My intention was to confirm we have something close to a multiset. Anyway, it would be great to see a comparison table. Aside construction, what is provided by std::unordered_multiset that is not provided by the poly_collections (or it is provided in a different way) ?

poly collections do not behave like multisets in many respects: * There is no predicate-induced ordering of elements: order in a poly collection is free for the user to change *within a segment* (much like in a regular std::vector<T>). * No binary-search lookup interface. * segments might resemble buckets, but they're completely different beasts: segments are dedicated vector-like structures for same-type elements, whereas elements in an unordered multiset migrate from bucket to bucket as the container grows (rehashes). All in all, I really don't see much connection between both data structures.

I talked of polymorphic_value as it close to std::function and boost::type_erasure::any. At the end all of them are type erasures for some concept. IMO, you base_collection<T> is closer to vector than to ptr_vector<T>. Of course the layout is not the same, and this makes the difference of your poly_collections.

Exactly. Both structures hide pointer indirections away.

For the normal algorithms, the function has as parameter the const value_type and needs to use dynamic polymorphism.

Right. (Parameter is (const) value_type&, note the '&'.)

When we use the “restituted" algorithm overload, the algorithm "restitutes" the specific types and call to an heterogeneous function, an overload set for the reconstituted types, as if it were a visitor, isn't it?

Exactly. The nice thing about generic lambdas is that code such as this [](auto& x){ //use common interface of all types } automatically generates the necessary overloads.
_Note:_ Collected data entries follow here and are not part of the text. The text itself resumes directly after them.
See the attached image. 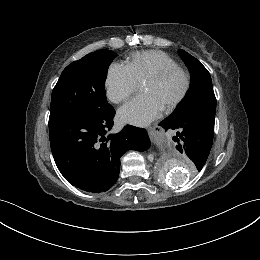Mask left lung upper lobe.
<instances>
[{
    "mask_svg": "<svg viewBox=\"0 0 260 260\" xmlns=\"http://www.w3.org/2000/svg\"><path fill=\"white\" fill-rule=\"evenodd\" d=\"M178 53L190 70L191 85L184 100L171 115L197 114L215 119L216 98L210 73L195 57L186 51L180 49Z\"/></svg>",
    "mask_w": 260,
    "mask_h": 260,
    "instance_id": "left-lung-upper-lobe-1",
    "label": "left lung upper lobe"
}]
</instances>
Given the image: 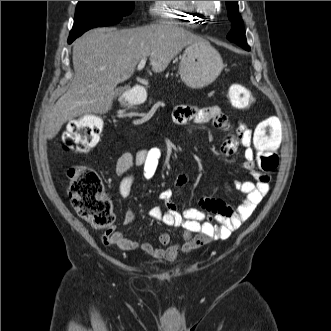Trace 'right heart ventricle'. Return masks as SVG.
Instances as JSON below:
<instances>
[{
    "mask_svg": "<svg viewBox=\"0 0 331 331\" xmlns=\"http://www.w3.org/2000/svg\"><path fill=\"white\" fill-rule=\"evenodd\" d=\"M151 12L163 22H177L184 26H196L198 22L209 16V11L199 10L193 1H154Z\"/></svg>",
    "mask_w": 331,
    "mask_h": 331,
    "instance_id": "right-heart-ventricle-1",
    "label": "right heart ventricle"
}]
</instances>
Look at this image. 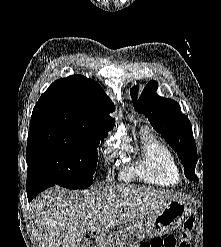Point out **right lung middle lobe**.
<instances>
[{
  "label": "right lung middle lobe",
  "mask_w": 221,
  "mask_h": 247,
  "mask_svg": "<svg viewBox=\"0 0 221 247\" xmlns=\"http://www.w3.org/2000/svg\"><path fill=\"white\" fill-rule=\"evenodd\" d=\"M103 140L63 128L30 129L28 171L65 188L85 189L93 183L97 147Z\"/></svg>",
  "instance_id": "right-lung-middle-lobe-1"
}]
</instances>
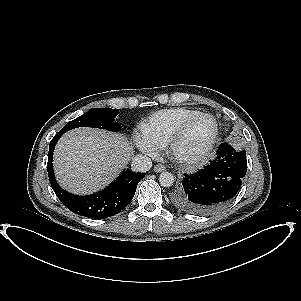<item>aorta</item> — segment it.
<instances>
[{
	"label": "aorta",
	"instance_id": "1",
	"mask_svg": "<svg viewBox=\"0 0 301 301\" xmlns=\"http://www.w3.org/2000/svg\"><path fill=\"white\" fill-rule=\"evenodd\" d=\"M159 183L163 187H170L174 183V176L170 172H162L159 176Z\"/></svg>",
	"mask_w": 301,
	"mask_h": 301
}]
</instances>
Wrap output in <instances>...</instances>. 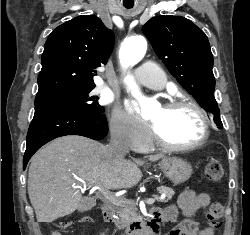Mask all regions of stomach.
Returning a JSON list of instances; mask_svg holds the SVG:
<instances>
[{"mask_svg":"<svg viewBox=\"0 0 250 235\" xmlns=\"http://www.w3.org/2000/svg\"><path fill=\"white\" fill-rule=\"evenodd\" d=\"M158 167L174 184L186 182L192 175V166L177 157L163 158Z\"/></svg>","mask_w":250,"mask_h":235,"instance_id":"stomach-1","label":"stomach"}]
</instances>
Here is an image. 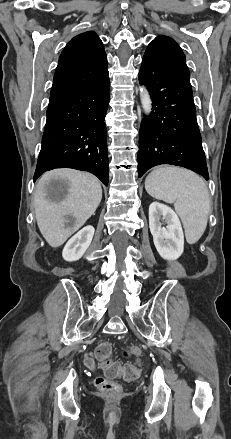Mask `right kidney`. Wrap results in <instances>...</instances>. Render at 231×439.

For instance: struct base { virtual void f(); }; struct derived1:base{...}; struct derived2:base{...}; struct derived3:base{...}; poly_collection::for_each( c.begin(),c.end(), [](auto& x){x.f();}}; generates overloads in the lambda function for derived1, derived2 and derived3, which sufficiently smart compilers (GCC , Clang) can use to completely eliminate virtual machinery in calling x.f().

hana::overload function should be useful here.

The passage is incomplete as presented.